→ **Collected data**

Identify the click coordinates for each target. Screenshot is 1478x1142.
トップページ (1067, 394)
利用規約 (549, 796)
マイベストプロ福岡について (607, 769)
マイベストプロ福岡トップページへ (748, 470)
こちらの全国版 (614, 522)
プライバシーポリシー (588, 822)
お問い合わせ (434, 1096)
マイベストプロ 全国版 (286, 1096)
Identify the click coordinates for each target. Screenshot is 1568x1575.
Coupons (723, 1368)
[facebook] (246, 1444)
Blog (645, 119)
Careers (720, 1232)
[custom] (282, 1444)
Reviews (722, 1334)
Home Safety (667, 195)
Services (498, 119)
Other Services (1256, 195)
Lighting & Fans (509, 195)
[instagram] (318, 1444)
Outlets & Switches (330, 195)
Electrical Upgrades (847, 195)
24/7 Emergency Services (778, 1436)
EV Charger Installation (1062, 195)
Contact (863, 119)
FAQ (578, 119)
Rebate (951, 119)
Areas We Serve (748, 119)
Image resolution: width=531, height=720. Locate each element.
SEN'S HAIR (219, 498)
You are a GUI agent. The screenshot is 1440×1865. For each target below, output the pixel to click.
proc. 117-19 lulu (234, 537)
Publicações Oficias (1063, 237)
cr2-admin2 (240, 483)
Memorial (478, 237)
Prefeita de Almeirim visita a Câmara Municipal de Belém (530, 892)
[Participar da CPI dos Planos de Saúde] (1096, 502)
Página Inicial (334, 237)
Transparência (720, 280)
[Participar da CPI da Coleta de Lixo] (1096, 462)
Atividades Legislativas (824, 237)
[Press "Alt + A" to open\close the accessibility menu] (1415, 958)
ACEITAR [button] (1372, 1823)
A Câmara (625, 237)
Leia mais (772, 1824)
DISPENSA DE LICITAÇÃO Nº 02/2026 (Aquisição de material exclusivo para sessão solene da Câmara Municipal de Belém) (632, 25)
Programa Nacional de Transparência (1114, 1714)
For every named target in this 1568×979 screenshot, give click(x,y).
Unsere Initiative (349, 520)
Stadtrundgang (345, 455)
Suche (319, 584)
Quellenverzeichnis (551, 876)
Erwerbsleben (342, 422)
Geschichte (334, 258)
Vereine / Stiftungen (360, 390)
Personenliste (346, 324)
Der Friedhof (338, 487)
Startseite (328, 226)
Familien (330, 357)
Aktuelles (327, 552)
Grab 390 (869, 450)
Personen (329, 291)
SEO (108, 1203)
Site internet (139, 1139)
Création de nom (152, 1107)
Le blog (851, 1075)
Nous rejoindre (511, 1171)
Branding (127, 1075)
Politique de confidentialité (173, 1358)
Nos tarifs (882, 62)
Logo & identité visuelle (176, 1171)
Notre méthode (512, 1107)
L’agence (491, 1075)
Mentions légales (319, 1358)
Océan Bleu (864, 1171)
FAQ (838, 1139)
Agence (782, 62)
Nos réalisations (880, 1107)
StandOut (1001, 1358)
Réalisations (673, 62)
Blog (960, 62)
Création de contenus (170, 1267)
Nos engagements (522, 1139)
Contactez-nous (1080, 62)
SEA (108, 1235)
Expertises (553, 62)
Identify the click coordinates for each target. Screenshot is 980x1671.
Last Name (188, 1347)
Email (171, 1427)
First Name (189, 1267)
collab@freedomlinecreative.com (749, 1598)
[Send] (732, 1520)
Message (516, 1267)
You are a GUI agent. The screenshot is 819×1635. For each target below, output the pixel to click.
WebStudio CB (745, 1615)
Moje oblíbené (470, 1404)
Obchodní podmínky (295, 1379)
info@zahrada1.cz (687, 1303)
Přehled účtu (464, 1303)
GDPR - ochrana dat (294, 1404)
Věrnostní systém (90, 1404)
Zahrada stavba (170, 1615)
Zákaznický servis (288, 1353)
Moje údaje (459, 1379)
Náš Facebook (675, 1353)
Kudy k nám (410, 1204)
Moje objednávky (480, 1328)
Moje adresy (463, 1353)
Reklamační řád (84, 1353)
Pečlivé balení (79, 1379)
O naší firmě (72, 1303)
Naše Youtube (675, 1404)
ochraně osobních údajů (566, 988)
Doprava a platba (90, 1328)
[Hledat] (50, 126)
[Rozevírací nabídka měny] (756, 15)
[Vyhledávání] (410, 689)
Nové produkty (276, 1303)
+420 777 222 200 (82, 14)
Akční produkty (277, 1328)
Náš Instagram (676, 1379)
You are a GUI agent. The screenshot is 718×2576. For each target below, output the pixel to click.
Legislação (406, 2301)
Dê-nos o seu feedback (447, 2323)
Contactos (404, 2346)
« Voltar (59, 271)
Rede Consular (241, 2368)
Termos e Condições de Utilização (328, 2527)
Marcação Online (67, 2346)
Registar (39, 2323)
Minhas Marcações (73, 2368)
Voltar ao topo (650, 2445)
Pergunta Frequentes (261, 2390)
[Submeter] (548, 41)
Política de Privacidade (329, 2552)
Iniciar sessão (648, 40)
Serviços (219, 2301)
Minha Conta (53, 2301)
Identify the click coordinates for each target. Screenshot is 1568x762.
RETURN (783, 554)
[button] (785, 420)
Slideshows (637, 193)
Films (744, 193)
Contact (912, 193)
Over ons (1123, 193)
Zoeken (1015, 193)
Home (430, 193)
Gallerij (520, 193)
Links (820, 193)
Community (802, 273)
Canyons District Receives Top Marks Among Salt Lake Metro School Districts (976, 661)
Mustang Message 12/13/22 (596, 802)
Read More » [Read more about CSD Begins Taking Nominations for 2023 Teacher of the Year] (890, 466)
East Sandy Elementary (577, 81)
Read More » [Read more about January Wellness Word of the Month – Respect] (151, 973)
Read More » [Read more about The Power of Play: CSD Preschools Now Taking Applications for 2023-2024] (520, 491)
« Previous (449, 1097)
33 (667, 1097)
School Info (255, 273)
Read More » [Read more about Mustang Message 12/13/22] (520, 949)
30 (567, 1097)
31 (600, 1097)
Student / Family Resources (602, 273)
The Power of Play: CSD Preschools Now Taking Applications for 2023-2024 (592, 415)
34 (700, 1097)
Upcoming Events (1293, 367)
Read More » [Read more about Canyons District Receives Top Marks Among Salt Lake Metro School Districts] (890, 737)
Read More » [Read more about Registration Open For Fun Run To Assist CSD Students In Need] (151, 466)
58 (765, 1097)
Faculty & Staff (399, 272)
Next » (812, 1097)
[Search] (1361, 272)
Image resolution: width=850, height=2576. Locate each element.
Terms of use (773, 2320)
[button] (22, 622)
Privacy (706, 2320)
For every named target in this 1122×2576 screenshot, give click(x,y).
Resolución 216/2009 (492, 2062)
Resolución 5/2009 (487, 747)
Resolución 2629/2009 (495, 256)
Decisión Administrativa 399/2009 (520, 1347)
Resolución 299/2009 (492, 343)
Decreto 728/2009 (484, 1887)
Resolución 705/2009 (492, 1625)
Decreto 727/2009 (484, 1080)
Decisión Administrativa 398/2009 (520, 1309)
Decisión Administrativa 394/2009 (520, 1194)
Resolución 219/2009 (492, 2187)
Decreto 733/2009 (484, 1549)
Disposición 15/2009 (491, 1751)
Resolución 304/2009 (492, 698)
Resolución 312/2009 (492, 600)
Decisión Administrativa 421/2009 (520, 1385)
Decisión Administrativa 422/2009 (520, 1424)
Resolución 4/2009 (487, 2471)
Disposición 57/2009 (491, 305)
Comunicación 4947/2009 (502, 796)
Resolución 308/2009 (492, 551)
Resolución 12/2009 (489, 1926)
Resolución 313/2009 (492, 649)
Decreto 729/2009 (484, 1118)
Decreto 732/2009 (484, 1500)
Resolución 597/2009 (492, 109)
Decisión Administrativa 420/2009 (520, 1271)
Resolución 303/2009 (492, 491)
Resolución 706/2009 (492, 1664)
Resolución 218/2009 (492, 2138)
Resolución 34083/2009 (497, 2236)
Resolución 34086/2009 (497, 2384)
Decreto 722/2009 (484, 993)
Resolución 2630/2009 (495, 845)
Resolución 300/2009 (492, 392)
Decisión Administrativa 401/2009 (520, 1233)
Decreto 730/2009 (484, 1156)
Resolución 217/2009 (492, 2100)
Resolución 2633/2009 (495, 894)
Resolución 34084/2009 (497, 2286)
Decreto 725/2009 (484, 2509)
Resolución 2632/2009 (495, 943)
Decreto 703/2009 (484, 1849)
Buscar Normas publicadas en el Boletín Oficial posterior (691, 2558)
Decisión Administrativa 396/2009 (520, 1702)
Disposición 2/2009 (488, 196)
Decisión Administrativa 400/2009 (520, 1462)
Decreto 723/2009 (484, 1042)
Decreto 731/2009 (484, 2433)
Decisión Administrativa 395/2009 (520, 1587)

→ **What you have to do**
Up to and including the line with "Geschichte (334, 258)", restate the records above word for word from the very first line.

→ **Written answer**
Identify the click coordinates for each target. Screenshot is 1478x1142.
トップページ (1067, 394)
利用規約 (549, 796)
マイベストプロ福岡について (607, 769)
マイベストプロ福岡トップページへ (748, 470)
こちらの全国版 (614, 522)
プライバシーポリシー (588, 822)
お問い合わせ (434, 1096)
マイベストプロ 全国版 (286, 1096)
Identify the click coordinates for each target. Screenshot is 1568x1575.
Coupons (723, 1368)
[facebook] (246, 1444)
Blog (645, 119)
Careers (720, 1232)
[custom] (282, 1444)
Reviews (722, 1334)
Home Safety (667, 195)
Services (498, 119)
Other Services (1256, 195)
Lighting & Fans (509, 195)
[instagram] (318, 1444)
Outlets & Switches (330, 195)
Electrical Upgrades (847, 195)
24/7 Emergency Services (778, 1436)
EV Charger Installation (1062, 195)
Contact (863, 119)
FAQ (578, 119)
Rebate (951, 119)
Areas We Serve (748, 119)
Image resolution: width=531, height=720. Locate each element.
SEN'S HAIR (219, 498)
You are a GUI agent. The screenshot is 1440×1865. For each target below, output the pixel to click.
proc. 117-19 lulu (234, 537)
Publicações Oficias (1063, 237)
cr2-admin2 (240, 483)
Memorial (478, 237)
Prefeita de Almeirim visita a Câmara Municipal de Belém (530, 892)
[Participar da CPI dos Planos de Saúde] (1096, 502)
Página Inicial (334, 237)
Transparência (720, 280)
[Participar da CPI da Coleta de Lixo] (1096, 462)
Atividades Legislativas (824, 237)
[Press "Alt + A" to open\close the accessibility menu] (1415, 958)
ACEITAR [button] (1372, 1823)
A Câmara (625, 237)
Leia mais (772, 1824)
DISPENSA DE LICITAÇÃO Nº 02/2026 (Aquisição de material exclusivo para sessão solene da Câmara Municipal de Belém) (632, 25)
Programa Nacional de Transparência (1114, 1714)
For every named target in this 1568×979 screenshot, give click(x,y).
Unsere Initiative (349, 520)
Stadtrundgang (345, 455)
Suche (319, 584)
Quellenverzeichnis (551, 876)
Erwerbsleben (342, 422)
Geschichte (334, 258)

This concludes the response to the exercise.